Any consideration of wages must keep in mind that in Mexico families are large. With babies coming one right after the other, the wife cannot hold a regular job though she will probably go out with one baby wrapped in her rebozo and others pulling at her skirts, trying to sell things on the street so as to add a few pesos to the daily income.

But if wages are low, consumer prices are not. The index of the cost of living rose from 100 in 1953 to 144 in 1957 and to 155 in 1958. A survey of prices of ready-made clothing as displayed in the shop windows of several stores in different cities brings one to the conclusion that suits, women's dresses, blouses, shoes, etc., cost as much, by and large as in the United States.

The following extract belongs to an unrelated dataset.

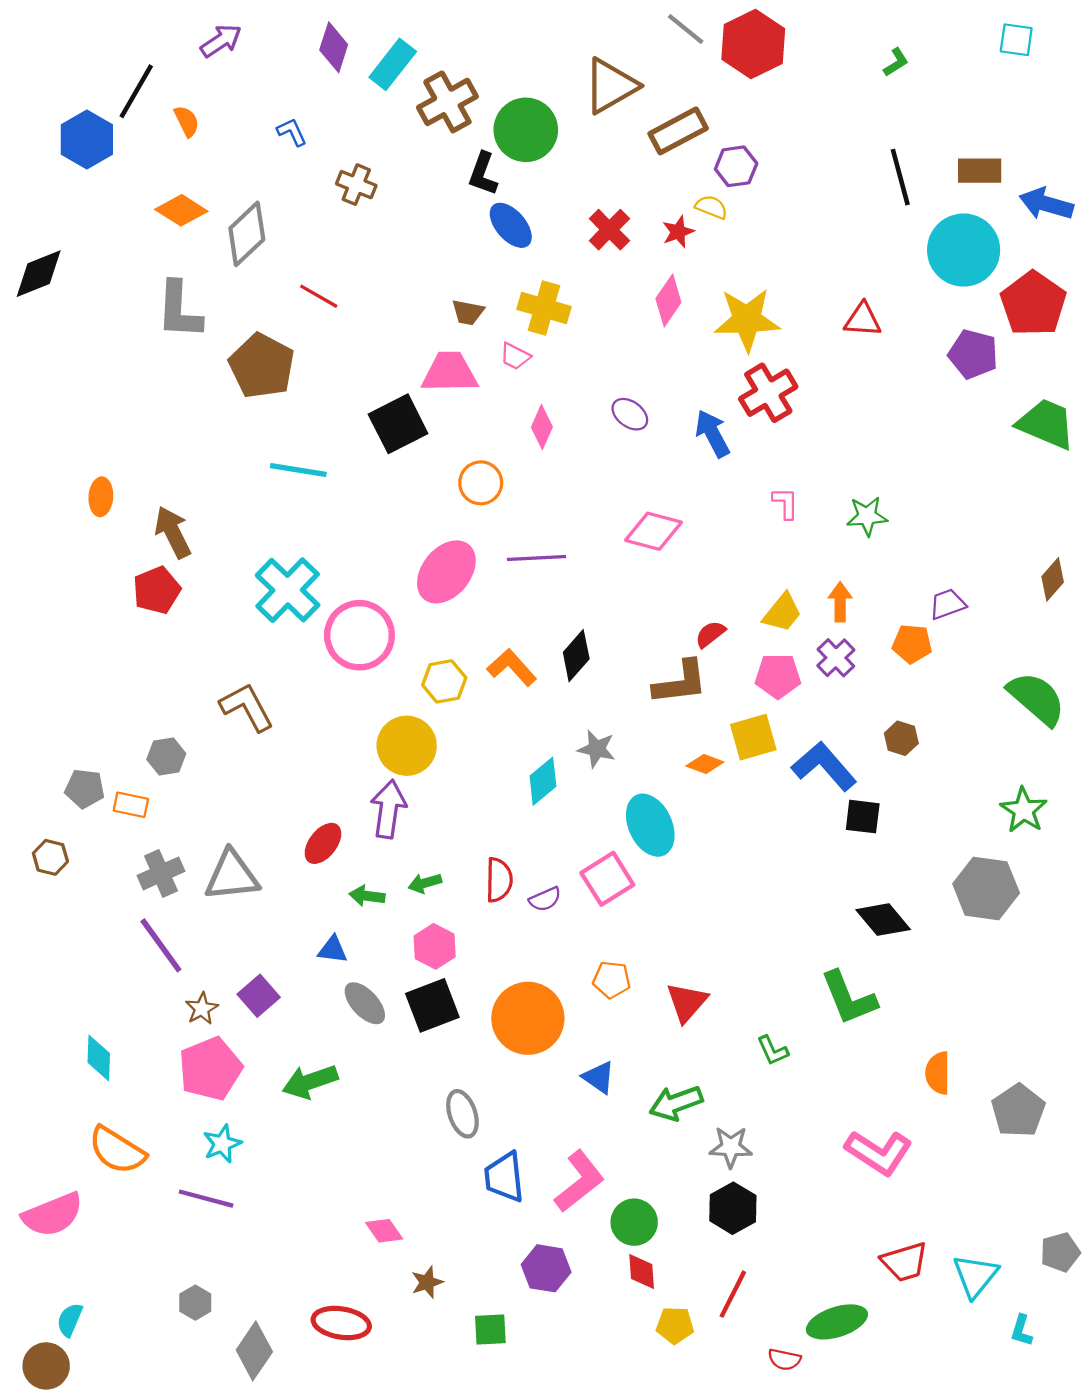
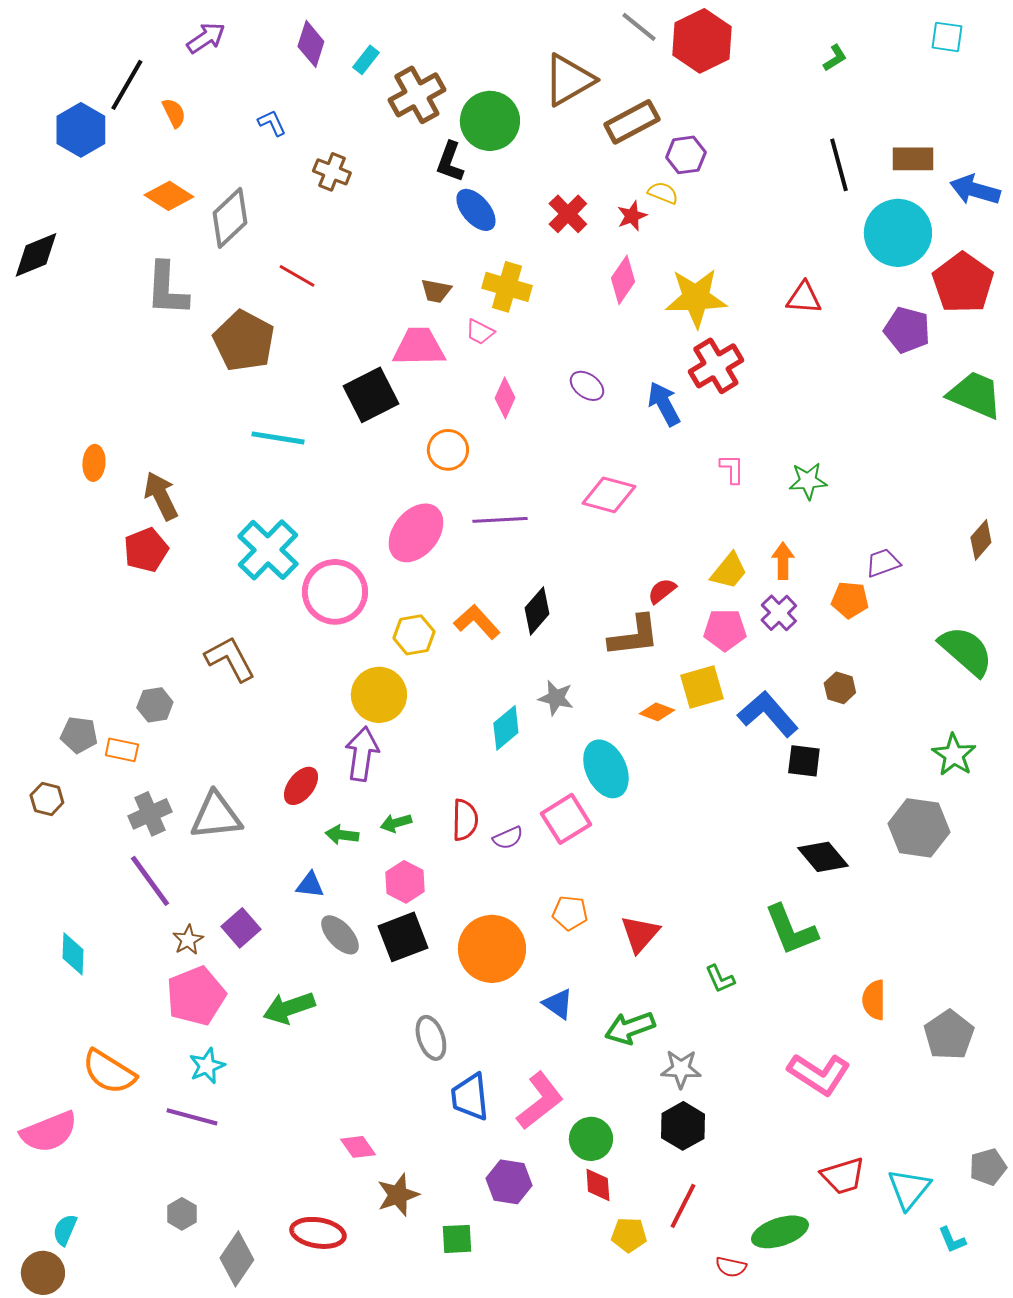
cyan rectangle: (393, 64) -> (366, 60), size x0.6
cyan diamond: (99, 1058) -> (73, 954), moved
brown star: (427, 1282) -> (398, 1195), size x1.4
cyan L-shape: (1022, 1331) -> (952, 1240), turned -40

Second-hand clothes are the solution of those who can afford to buy such and the rest must go about shabby, even ragged. In Mexico City we entered an American style lunchroom frequented only by Mexican youth. A plate of soup cost us 40 cents; a half cantalope, 30 cents. We could have done better in New York or in Chicago. These were not prices for Americans since there was not another foreigner in the place.

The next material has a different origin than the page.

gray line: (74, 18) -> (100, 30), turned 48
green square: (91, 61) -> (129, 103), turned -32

Or one can visit the famous Friday market at Toluca, capital of the State of Mexico, and see what kind of food is bought and sold. Very popular are the heads of chickens with all their feathers on, the entrails of animals, dirty looking unwashed tripe or dried fish, raw sugar cane stalks for sucking and chewing after they are stripped and outside strips spit out. On the floors heaps of filth and garbage left for people to wade in and for the babies and children of the vendors to play in. Everywhere women with children in their arms desperately trying to make one sale of a straw basket or some trinket so as to be able to eat. All this is called "quaint and colorful market place" in the tourist literature. It can be said that as a rule where there is nothing else to be said for a place except its unspeakable squalor and poverty the place is then described as "quaint and colorful."

In the working class quarters of Guadalajara water was being sold to the poor in old used oil tins because Guadalajara, fastest growing city in Mexico, now with a population of over 600,000 could not afford to have running water for all its inhabitants. Newspapers there have featured alarming articles on the lack of sanitation with accompanying grave dangers of disease epidemics.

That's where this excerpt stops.